INTROITUS. LUGEAMUS IN DOLEO
Wejście (mszy). Żałujmy w smutku opłakując smutny dzień z powodu zbłądzenia kwadratowego Deciusza, z powodu rzutu, którego płaczą nieszczęśnicy i przysięgają na syna Boga. Błogosławieni, którzy mieszkają w twojej knajpie Bakchusie i błogosławione kielichy kielichów. Nie zyskałem żadnej chwały, gdy nie miałem niczego w bursie griss, grisss, hassart, heselin, schantz (szczęście związane z grami bursowymi). Beczka z wami i językiem twoim. Pijmy! Boże, który wynagrodziłeś kwadratowe Decjusze 63 oczkami, spraw prosimy, żeby wszyscy, którzy są uciskani/obciążeni swoimi szatami, żeby ci wszyscy zostali obnażeni/ogołoceni wskutek rzutu (kostkami) decjuszami na beczkę naszą i dziada Bakchusa, który z tobą opróżnia puchary na wszystkie puchary pucharów. Amen (siano).
EPISTOLA. LECTIO POTATORUM AD…
Czytanie pijaków do nietrzeźwych. Bracia, w owych dniach duża liczba pijaków znajdowała się w knajpie, których ciała były nagie bez żadnej tuniki. I żaden spośród nowych nie posiadał niczego, co mówił, że jest jego, lecz wszystkie rzeczy były im wspólne. I ci którzy przynosili zyski tracili je, zanosili do gry przed spojrzeniem pijaków. I był pewien kulawy o imieniu Driuck, ten bowiem zdobył wielki zysk w tej grze i zyskał też wielkie zyski na luzie, dawał Polakom powód do jedzenia i picia według tego, jak znaczyły ich szaty. Graduał. (pieśń, kiedy kapłan wchodzi między lekcją, a Ewangelią) Wrzuć myśli twoje w Decjusz, a on sam ciebie zmyli. To stało się przez beczkę i jest dziwne w naszej bursie. Alleluja. Gra w kości. W dzbanie i pucharze, gdy upijałem się, to Deciusz mnie wyczyścił (oskubał). Alleluja. Sekwencja (jednogłosowy śpiew).
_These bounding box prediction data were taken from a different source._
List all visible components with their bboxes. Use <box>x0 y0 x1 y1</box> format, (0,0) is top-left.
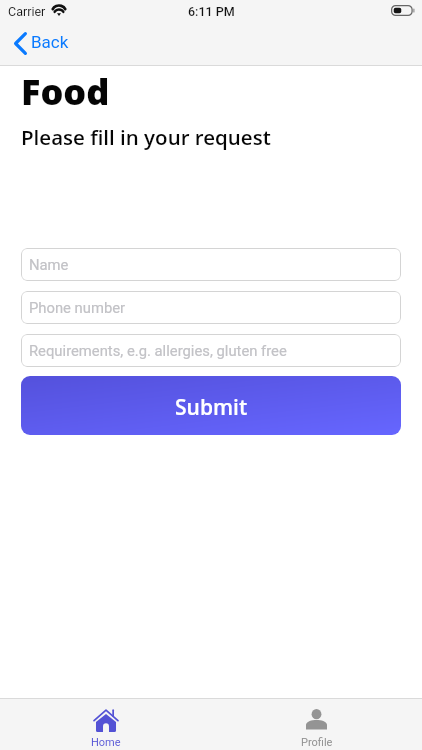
staticText: Food <box>21 67 110 116</box>
staticText: Requirements, e.g. allergies, gluten fre… <box>29 342 287 359</box>
staticText: 6:11 PM <box>188 4 235 19</box>
staticText: Please fill in your request <box>21 123 271 151</box>
staticText: Submit <box>175 393 248 422</box>
button[interactable]: Profile <box>211 699 422 750</box>
button[interactable]: Name <box>21 248 401 281</box>
staticText: Home <box>91 736 121 749</box>
staticText: Back <box>31 32 69 52</box>
button[interactable]: Home <box>0 699 211 750</box>
staticText: Phone number <box>29 299 126 316</box>
other: Back <box>14 32 27 55</box>
staticText: Profile <box>301 736 333 749</box>
button[interactable]: Requirements, e.g. allergies, gluten fre… <box>21 334 401 367</box>
button[interactable]: Phone number <box>21 291 401 324</box>
staticText: Carrier <box>8 4 46 19</box>
button[interactable]: Back <box>6 27 79 58</box>
button[interactable]: Submit <box>21 376 401 435</box>
staticText: Name <box>29 256 69 273</box>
POCHWAŁA WINA - VINUM BONUM CUM SAPORE
Dobre wino pijesz ze smakiem. Opat pije z przeorem i zgromadzenie z mniejszym smutkiem. Niech żyje szczęśliwe stworzenie, które dostarczyła czysta latorośl, każdy stół stanie się bezpieczny w twojej obecności. Szczęśliwy żołądek, w który wchodzisz, szczęśliwe cokolwiek ty zwilżasz, szczęśliwy język i usta. O jakże szczęśliwe w gorączce, o jakże palący w gorączce, o jakże cieszący/miły ustom słodkie więzy języka. Błagamy, przelewaj się/bądź w obfitości, niechaj będzie cały tłum wymowny, tak z głosem radosnym głośny/rozbrzmiewajmy radość. Pobożna trzódka braciszków i cały kler i cały świat pije jednakowo napoje i teraz i na wieki.
EPIT. MARGARETHAE MILVIAE
Hej, ty najdroższy bracie w prawie Kuspidy zatrzymaj stopę, nic nie przeszkadza, żeby krytycznie nastawieni ludzie poszli. Tutaj leżę ja Milwianka o niegdyś sławnych narządach/łonie, któremu nie dorównywała żadna nierządnica na tej ziemi. Żyłam od pierwszej młodości prawami kuspidejskimi, schwytana mocno rozkoszami twoimi penisie. Z tego powodu mieszałam napoje miłosne/zioła dla ojca, matki i męża i używałam magicznych sztuczek (dłoni, zaklęć, praktyki). Porzuciłam wreszcie rodzinne lary a z nimi rodziców i małżeństwo dla wyzwolenia macicy. I co było moje to zapisałam dla kochanków, dość byłam zadowolona z tego, że byłam przelatywana (miałam stosunki płciowe). Już umierając objęłam członka oddanym sercem. On był dla mnie światłem/ chwałą zamiast tego świętego światła.